I have about 400G of data in 15 .csv.gz
files, overall 2e9 records with 20 columns, same schema in each file. I would like to read all of them and save in a single .feather
file for further analysis.
I could not figure out how to do this using DataStreams
, I tried to use append = true
but file is not appended but overwritten (MWE below).
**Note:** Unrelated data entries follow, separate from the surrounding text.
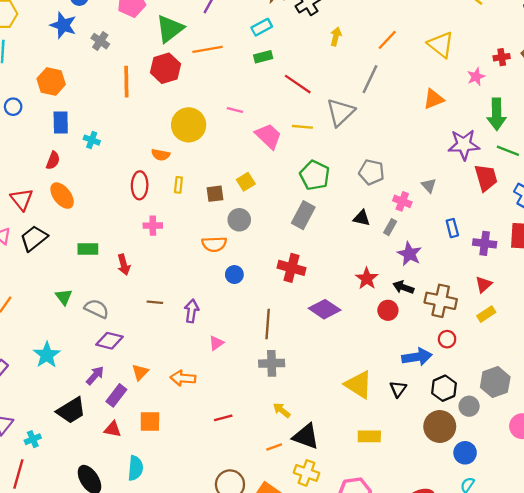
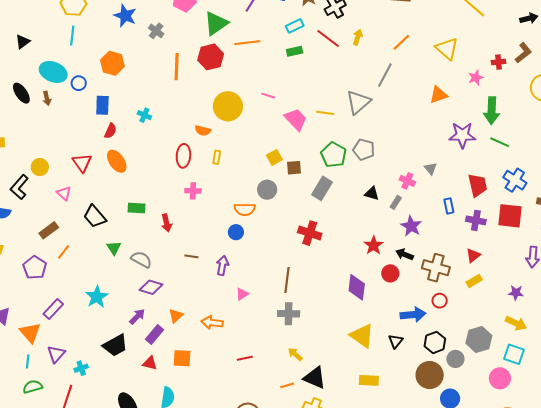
red line: (298, 84) -> (328, 38), moved
blue rectangle: (61, 123) -> (102, 105), moved
gray pentagon: (371, 172) -> (364, 150), moved
red trapezoid: (486, 178) -> (478, 185), moved
brown square: (215, 194) -> (294, 168), moved
black trapezoid: (34, 238) -> (95, 216), moved, turned -95
blue circle: (234, 275) -> (236, 232), moved
purple diamond: (325, 309) -> (357, 287), moved, turned 60

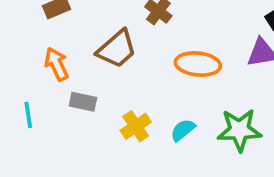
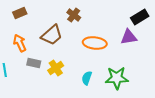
yellow cross: (136, 126) -> (56, 68), moved
cyan semicircle: (183, 130) -> (87, 78), turned -32

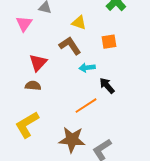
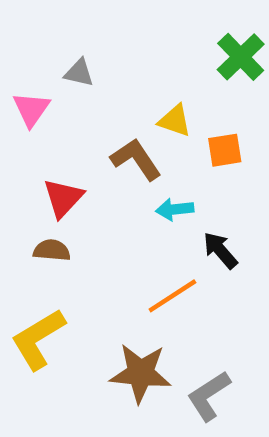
yellow triangle: (79, 23) -> (175, 121), moved

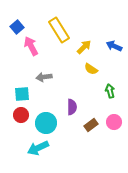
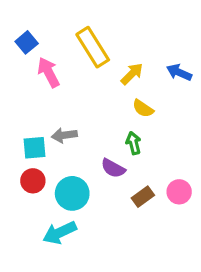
gray arrow: (44, 77) -> (64, 135), moved
green arrow: (110, 91) -> (134, 143), moved
purple semicircle: (72, 107) -> (113, 168), turned 119

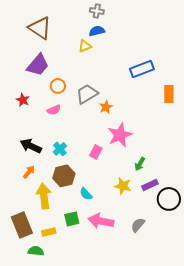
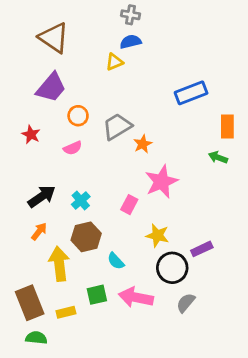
black arrow: (31, 146) -> (42, 196), turned 120
green arrow: (140, 164) -> (218, 157), moved, turned 80
yellow star: (123, 186) -> (157, 235), moved
black circle: (169, 199) -> (172, 268), moved
green semicircle: (36, 251) -> (36, 338), moved

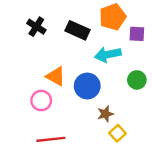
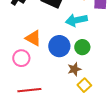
green circle: (137, 80) -> (82, 47), moved

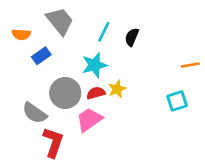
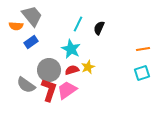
gray trapezoid: (60, 21) -> (32, 16), moved
cyan star: (95, 65) -> (71, 49), turned -30
cyan square: (177, 101) -> (142, 73), moved
red L-shape: (53, 142) -> (49, 90), moved

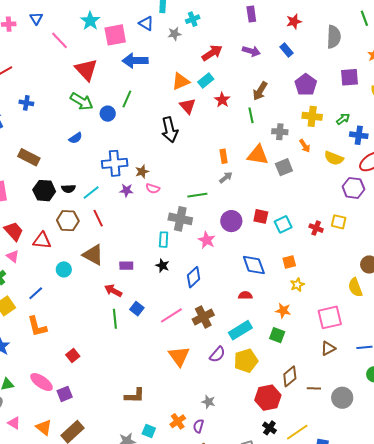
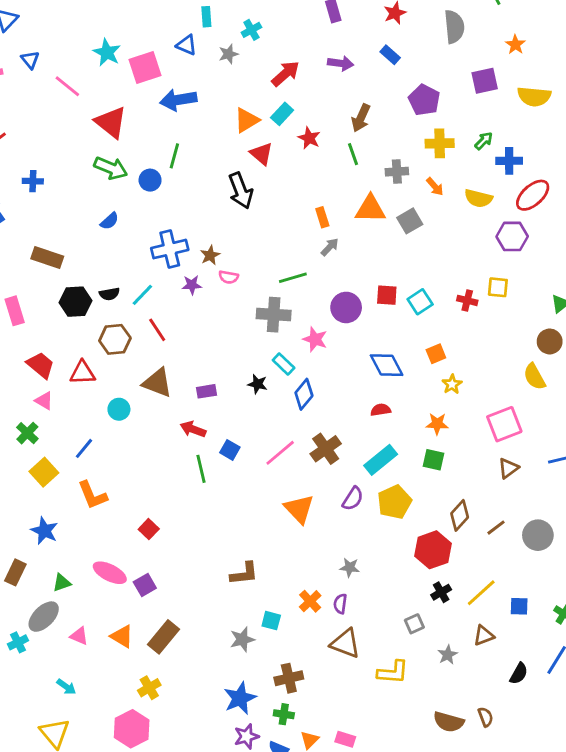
cyan rectangle: (164, 240) -> (284, 364), moved, turned -42
brown line: (314, 388) -> (496, 528), turned -32
black cross: (269, 428) -> (441, 592), turned 32

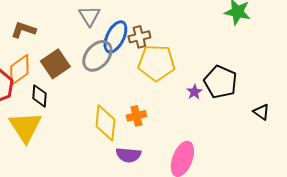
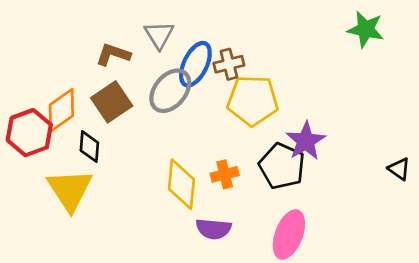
brown L-shape: (23, 30) -> (113, 54), moved
black pentagon: (220, 82) -> (282, 166), moved
purple star: (194, 92) -> (306, 141), size x1.8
Also, I am wondering if I can do this directly if the total data would not fit into memory (which is the case), since Feather.jl
apparently needs to read in the old data before appending. Or would mmap
bypass this difficulty? If not, should I use an interim step, eg an SQLite
database? In any case, the MWE is
using DataStreams
using CSV
using Feather
using DataTables
# data for the MWE
dt = DataTable(A = 1:10, B = 99:-1:90)
CSV.write("/tmp/test1.csv", dt)
CSV.write("/tmp/test2.csv", dt)
# read and copy first file
src1 = CSV.Source("/tmp/test1.csv")
snk = Feather.Sink("/tmp/test.feather", Data.schema(src1))
Data.stream!(src1, snk)
# read and copy second file
src2 = CSV.Source("/tmp/test2.csv")
snk = Feather.Sink("/tmp/test.feather", Data.schema(src2); append = true)
Data.stream!(src2, snk)
# close
Data.close!(snk)
# data is not appended but overwritten
src_all = Feather.Source("/tmp/test.feather")
Using 0.6-rc1
, released versions of all packages.